SetCPUMultiplier sets both the multipler and the maxProcs. If the multiplier is <= 0, 1 is used

func SetChunkSize

func SetChunkSize(i int)

SetChunkSize sets the chunkSize as 1k * i, i.e. 4 == 4k chunkSize If the multiplier, i, is < 0, the default is used, 4.

func SetDelete

func SetDelete(b bool)

SetDelete is used to set the mainSynchro's delete flag. When working directly with a Synchro object, just set it, Synchro.Delete, instead of calling this function.

func SetEqualityType

func SetEqualityType(e equalityType)

func SetHashType

func SetHashType(s string)

SetHashType sets the hashtype to use based on the passed value.

func SetLogger

func SetLogger(l io.Writer)

func SetVerbose

func SetVerbose(b bool)

SetVerbose sets the verbosity, a false also sets output to ioutil.Discard, true sets output to stdout.

func SetVerboseLogger

func SetVerboseLogger(l io.Writer)

SetVerboseLogger set's the output for the verbose logger. It also sets the verbose flag.

func WriteTestFiles

func WriteTestFiles() (dir string, err error)

Types

type ArchivedSynch

type ArchivedSynch struct {
	Synch *Synch

	ArchiveDst      bool
	ArchiveFilename string
	Pipeline
	// contains filtered or unexported fields
}

Synchro provides information about a sync operation.

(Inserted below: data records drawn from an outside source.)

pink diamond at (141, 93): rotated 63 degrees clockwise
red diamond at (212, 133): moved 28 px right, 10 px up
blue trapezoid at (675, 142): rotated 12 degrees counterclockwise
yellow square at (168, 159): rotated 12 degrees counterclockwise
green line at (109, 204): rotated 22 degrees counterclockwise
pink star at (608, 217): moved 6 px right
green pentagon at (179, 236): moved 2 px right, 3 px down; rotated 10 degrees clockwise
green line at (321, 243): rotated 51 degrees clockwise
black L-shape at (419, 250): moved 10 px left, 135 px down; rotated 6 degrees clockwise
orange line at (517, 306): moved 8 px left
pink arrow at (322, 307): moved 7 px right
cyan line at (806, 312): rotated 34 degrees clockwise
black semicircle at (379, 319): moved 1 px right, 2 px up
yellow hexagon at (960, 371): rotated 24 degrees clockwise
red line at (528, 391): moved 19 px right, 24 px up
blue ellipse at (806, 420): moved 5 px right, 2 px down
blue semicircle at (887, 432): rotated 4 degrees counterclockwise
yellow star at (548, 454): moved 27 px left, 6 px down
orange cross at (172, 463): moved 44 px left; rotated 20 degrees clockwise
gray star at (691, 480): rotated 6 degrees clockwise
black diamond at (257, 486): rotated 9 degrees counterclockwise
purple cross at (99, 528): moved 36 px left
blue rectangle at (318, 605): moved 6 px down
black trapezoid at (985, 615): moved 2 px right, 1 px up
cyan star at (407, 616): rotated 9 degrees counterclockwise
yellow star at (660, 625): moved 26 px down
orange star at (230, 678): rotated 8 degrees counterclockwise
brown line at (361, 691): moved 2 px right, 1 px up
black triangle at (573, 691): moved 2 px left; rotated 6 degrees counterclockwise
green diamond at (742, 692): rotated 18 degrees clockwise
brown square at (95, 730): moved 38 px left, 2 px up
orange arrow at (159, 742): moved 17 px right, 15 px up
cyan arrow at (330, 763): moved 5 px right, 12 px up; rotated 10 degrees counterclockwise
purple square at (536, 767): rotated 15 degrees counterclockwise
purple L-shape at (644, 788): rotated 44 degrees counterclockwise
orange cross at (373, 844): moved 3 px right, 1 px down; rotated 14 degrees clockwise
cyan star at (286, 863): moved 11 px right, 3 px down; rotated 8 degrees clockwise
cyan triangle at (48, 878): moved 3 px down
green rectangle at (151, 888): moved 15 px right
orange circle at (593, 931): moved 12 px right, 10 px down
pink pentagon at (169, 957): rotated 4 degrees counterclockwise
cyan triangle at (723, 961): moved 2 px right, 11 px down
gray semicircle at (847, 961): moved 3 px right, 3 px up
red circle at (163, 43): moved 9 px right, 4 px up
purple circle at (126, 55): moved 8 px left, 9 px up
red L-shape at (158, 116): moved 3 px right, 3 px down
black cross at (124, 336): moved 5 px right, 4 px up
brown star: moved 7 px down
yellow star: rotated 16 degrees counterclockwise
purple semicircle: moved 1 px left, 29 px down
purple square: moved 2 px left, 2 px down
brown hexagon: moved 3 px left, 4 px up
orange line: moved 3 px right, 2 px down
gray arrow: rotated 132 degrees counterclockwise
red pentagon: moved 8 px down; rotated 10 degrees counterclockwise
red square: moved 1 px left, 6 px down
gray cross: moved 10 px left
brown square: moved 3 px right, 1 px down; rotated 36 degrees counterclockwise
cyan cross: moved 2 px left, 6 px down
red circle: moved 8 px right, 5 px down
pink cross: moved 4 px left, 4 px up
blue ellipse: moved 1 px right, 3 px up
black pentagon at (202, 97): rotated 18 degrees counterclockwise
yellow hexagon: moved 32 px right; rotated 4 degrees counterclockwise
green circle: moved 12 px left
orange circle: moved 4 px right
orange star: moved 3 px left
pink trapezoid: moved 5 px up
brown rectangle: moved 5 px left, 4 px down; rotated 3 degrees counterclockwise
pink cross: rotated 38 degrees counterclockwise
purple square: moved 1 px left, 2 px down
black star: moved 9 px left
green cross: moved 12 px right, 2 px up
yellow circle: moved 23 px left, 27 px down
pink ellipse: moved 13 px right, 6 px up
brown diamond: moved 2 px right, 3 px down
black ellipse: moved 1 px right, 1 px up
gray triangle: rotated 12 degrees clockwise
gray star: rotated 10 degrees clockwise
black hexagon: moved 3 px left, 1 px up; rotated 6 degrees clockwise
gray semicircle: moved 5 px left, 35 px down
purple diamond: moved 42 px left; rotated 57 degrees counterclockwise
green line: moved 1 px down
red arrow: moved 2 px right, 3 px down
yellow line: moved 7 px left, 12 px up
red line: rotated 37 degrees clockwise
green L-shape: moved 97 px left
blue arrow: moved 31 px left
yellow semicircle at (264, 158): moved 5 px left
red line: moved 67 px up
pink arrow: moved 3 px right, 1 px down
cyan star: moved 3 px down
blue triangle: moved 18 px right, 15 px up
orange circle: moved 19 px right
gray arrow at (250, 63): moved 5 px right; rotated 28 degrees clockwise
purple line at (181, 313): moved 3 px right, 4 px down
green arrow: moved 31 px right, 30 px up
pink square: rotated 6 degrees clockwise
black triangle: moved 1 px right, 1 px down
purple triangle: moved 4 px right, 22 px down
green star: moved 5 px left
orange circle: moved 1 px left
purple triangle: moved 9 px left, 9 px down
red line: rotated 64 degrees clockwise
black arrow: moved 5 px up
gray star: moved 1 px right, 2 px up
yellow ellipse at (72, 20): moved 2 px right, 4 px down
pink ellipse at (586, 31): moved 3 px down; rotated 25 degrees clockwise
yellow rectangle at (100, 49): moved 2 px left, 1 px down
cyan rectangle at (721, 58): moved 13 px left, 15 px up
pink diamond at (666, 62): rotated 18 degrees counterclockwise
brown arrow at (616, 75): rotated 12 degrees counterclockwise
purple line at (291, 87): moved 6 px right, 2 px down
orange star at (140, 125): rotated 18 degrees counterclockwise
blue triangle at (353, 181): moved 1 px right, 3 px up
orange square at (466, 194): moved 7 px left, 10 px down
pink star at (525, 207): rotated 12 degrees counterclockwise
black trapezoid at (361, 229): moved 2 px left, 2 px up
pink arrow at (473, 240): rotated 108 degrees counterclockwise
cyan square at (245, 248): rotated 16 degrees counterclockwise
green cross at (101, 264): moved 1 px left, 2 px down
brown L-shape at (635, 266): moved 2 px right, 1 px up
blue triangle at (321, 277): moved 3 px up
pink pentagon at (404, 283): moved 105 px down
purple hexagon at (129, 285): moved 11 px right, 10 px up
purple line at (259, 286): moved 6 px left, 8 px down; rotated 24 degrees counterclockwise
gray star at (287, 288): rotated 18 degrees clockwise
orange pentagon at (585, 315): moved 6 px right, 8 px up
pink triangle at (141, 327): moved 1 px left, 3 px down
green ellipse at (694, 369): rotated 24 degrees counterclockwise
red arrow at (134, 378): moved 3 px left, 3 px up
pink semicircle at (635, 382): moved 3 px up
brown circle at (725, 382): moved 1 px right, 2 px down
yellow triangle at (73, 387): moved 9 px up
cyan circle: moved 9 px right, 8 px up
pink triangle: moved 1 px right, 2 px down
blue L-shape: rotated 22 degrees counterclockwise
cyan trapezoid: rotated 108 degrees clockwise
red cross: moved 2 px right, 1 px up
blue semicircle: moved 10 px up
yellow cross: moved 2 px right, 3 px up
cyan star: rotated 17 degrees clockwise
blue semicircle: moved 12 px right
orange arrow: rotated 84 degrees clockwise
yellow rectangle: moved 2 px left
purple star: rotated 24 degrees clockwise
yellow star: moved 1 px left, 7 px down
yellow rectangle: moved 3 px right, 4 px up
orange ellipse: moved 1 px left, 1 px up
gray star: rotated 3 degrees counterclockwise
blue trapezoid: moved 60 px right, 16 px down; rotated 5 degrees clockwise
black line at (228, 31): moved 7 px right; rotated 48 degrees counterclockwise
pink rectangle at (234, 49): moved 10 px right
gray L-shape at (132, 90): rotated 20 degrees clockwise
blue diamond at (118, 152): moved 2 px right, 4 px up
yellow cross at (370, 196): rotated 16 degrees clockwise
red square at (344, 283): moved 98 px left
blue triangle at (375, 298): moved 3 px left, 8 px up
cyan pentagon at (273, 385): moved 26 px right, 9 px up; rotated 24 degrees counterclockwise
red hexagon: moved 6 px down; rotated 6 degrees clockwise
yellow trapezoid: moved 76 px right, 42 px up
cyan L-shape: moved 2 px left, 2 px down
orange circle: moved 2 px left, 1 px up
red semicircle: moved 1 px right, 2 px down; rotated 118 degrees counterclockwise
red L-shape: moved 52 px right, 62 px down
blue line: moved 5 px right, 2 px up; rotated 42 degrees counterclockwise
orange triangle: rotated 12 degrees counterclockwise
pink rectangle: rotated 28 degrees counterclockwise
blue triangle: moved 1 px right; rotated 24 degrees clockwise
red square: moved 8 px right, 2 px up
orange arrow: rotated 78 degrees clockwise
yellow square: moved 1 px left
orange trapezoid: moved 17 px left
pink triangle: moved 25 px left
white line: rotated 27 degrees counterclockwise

This trades memory for CPU.

func NewArchivedSynch

func NewArchivedSynch() *ArchivedSynch

New returns an initialized ArchivedSynch. Any overrides need to be done prior to a Synch operation. Archived synchs result in an archive of the files, in the destination, that will be updated, modified, or deleted prior to making any modifications to the destination directory.

If the archived synch process encounters an error, the process will be aborted. This may result in the destination directory being in an unknown state, but it should never result in the original destination files being lost or be in an unknown state.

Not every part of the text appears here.